Google-owned YouTube now supports HDR (high dynamic range) content.

With HDR-compatible televisions bursting onto the market, and several other media companies (such as Netflix and Amazon) offering HDR content, many consumers are likely wondering what's going on with YouTube and how they can start watching funny cat clips in HDR.

Here's everything you need to know about YouTube's HDR plans, including what HDR means.

At CES 2016 in January, YuTube said it planned to support the latest innovation in video: HDR.

Robery Kyncl, the company's chief business officer, quietly revealed the news during on-stage discussion about 360-degree video experiences, which YouTube also supports. It took YouTube 9 months before it rolled out HDR for all.

On 7 November YouTube confirmed it officially supports HDR videos, which it said have "higher contrast, revealing precise, detailed shadows and stunning highlights with more clarity than ever... Simply put, HDR unlocks the most spectacular image quality we've ever streamed".

In other words, starting now, you can watch YouTube videos in HDR on supported devices.

As we mentioned already, HDR stands for high dynamic range. The technology basically improves video image quality by expanding contrast ratio and colour palette. The result is a more realistic and natural image with richer colours, brighter whites, deeper blacks, and plenty of detail for dark, shadowy scenes.
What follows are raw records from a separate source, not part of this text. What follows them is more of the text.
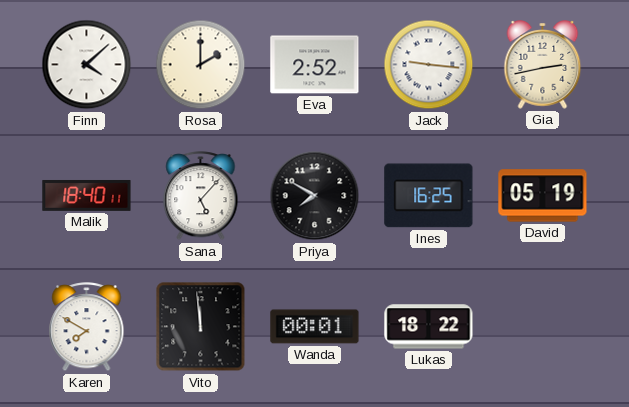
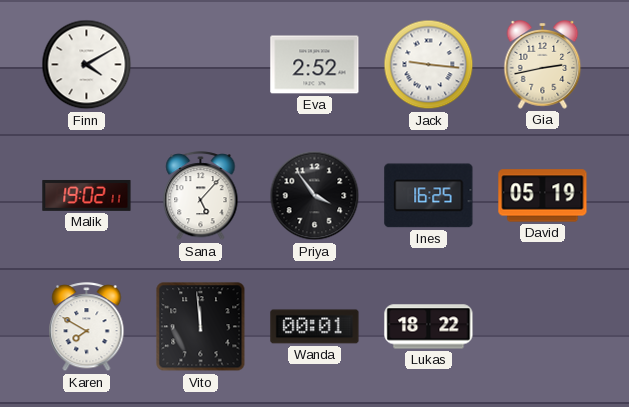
Finn: 4:08 -> 4:10
Rosa: 2:00 -> none
Malik: 18:40 -> 19:02
Priya: 7:50 -> 3:54
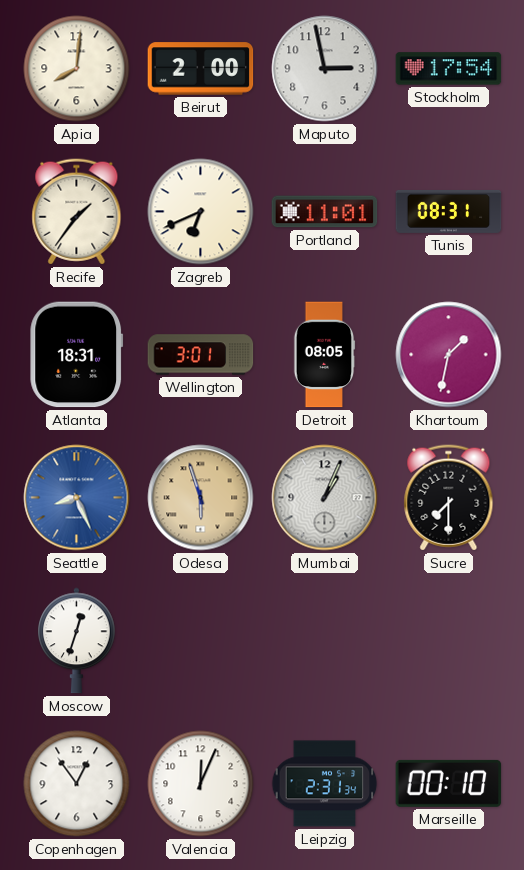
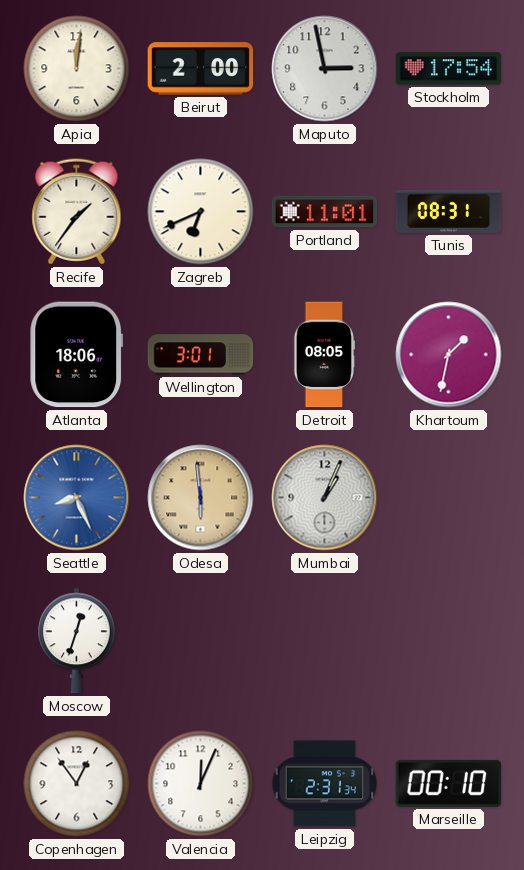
Apia: 8:01 -> 12:01
Atlanta: 18:31 -> 18:06
Odesa: 5:57 -> 5:59
Sucre: 7:30 -> none
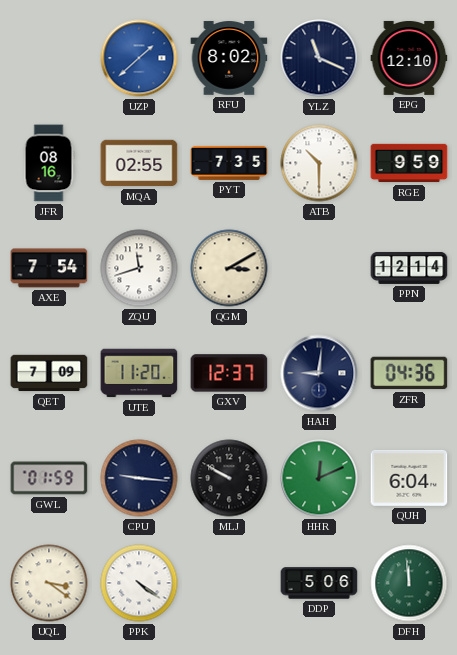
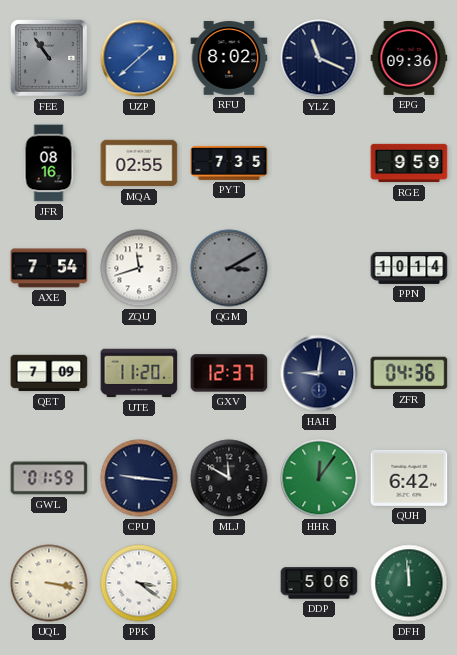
FEE: none -> 10:54
EPG: 12:10 -> 09:36
ATB: 10:30 -> none
QGM dial: cream -> grey
PPN: 12:14 -> 10:14
MLJ: 9:50 -> 11:50
HHR: 12:11 -> 12:06
QUH: 6:04 -> 6:42
UQL: 3:21 -> 3:17
PPK: 4:21 -> 3:21
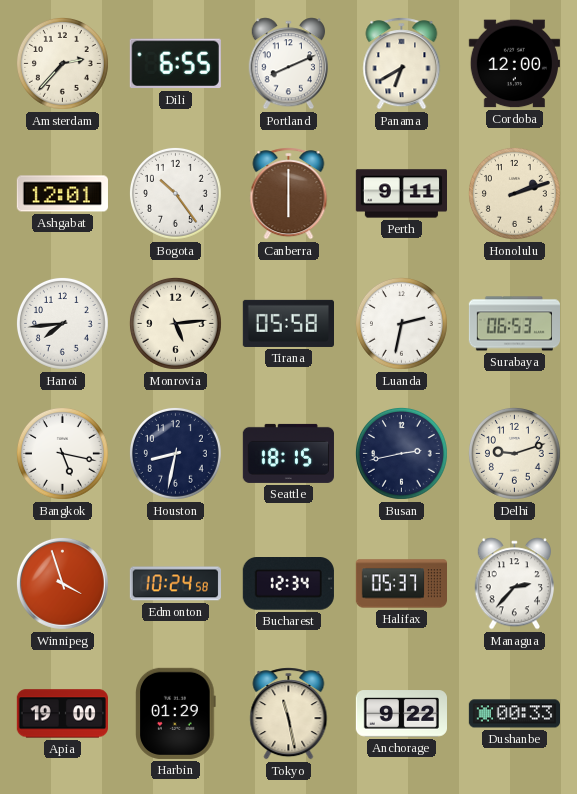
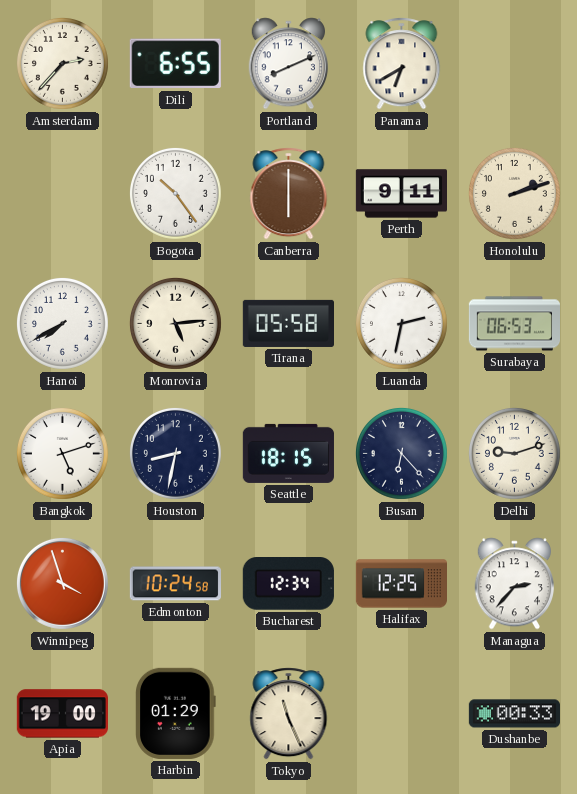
Cordoba: 12:00 -> none
Ashgabat: 12:01 -> none
Hanoi: 7:44 -> 7:40
Bangkok: 5:17 -> 5:12
Busan: 2:43 -> 6:23
Halifax: 05:37 -> 12:25
Tokyo: 11:28 -> 11:26
Anchorage: 9:22 -> none
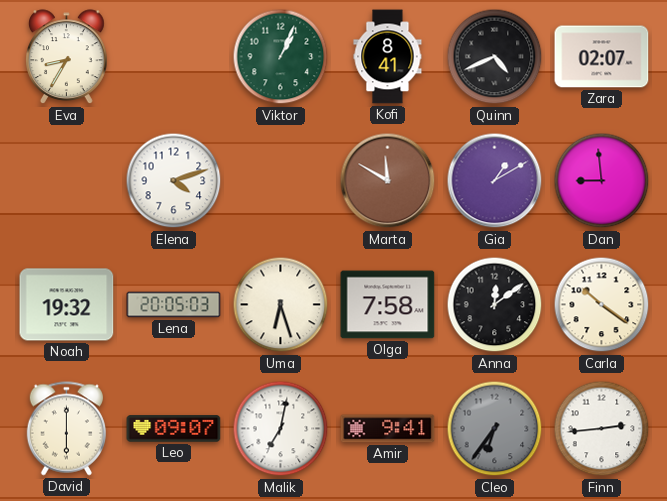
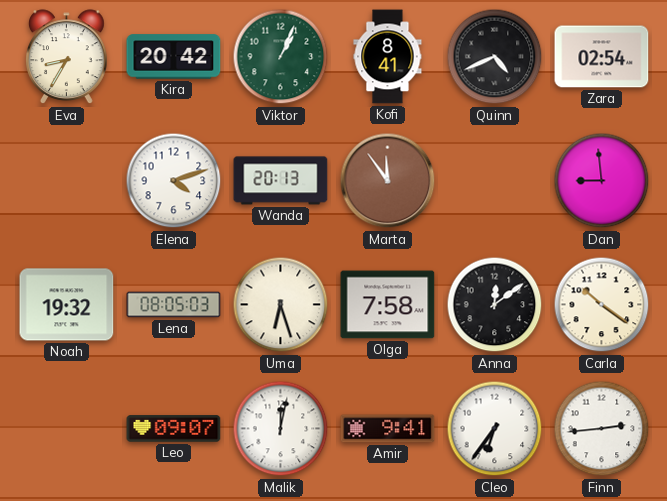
Kira: none -> 20:42
Zara: 02:07 -> 02:54
Wanda: none -> 20:13
Marta: 11:50 -> 11:54
Gia: 1:10 -> none
Lena: 20:05 -> 08:05
David: 6:00 -> none
Malik: 7:02 -> 12:02
Cleo dial: grey -> white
The format is informally considered the next step beyond HD TV.

There's a lot happening in HDR television right now, from streaming services, to gaming, to inclusion on the latest Ultra HD Blu-ray discs as well, so you'll have heard a lot about it.

Pocket-lint has an in-depth guide that details everything you need to know about HDR and the different standards available, including their technical specs.

At launch, you'll be able to watch HDR content from YouTube creators who made their own HDR videos using HDR-capable cameras (just like you can do now with 4K videos and 360-degree videos from YouTube creators), and you may be able to rent HDR movies from YouTube, although the company has not confirmed whether this type of offering will be included with HDR support.

From a YouTube point of view, this is going to be very much about the creators and the type of content that they choose to create, but HDR is especially useful for things like sunsets, high contrast and high colour scenes.

Any creator can upload HDR videos to YouTube.

To learn more about uploading HDR videos, go to Google's Support page. Google said it's been working with the "DaVinci Resolve team" to make uploading HDR just as simple as SDR videos.

Google said viewers can confirm HDR playback when a video is played if they see an "HDR" badge along with player controls. For the time being, Google is promoting this playlist of HDR videos made by YouTube creators who worked with Google ahead of time.

You can only watch HDR on a HDR-compatible display. Vizio, Sony, Samsung, Panasonic, LG, TCL, Hisense, and every other TV manufacturer you can think of now sell HDR TV sets. Sony's new PS4 Pro and Google's new Chromecast Ultra can also output HDR video.

If you are using Chromecast Ultra, you'll be able to find the YouTube video on your phone and cast it, viewing in HDR and 4K, if supported in the video.

For those devices, you'll likely need an update to the YouTube player on that HDR-compatible device. YouTube has already confirmed that this is coming to Samsung's 2016 SUHD and UHD televisions, so if you happen to have one of those, you're likely to be the first in line to get support.

If you're using a device that doesn't support HDR, you will still see the video, but it will be a standard dynamic range (SDR) video.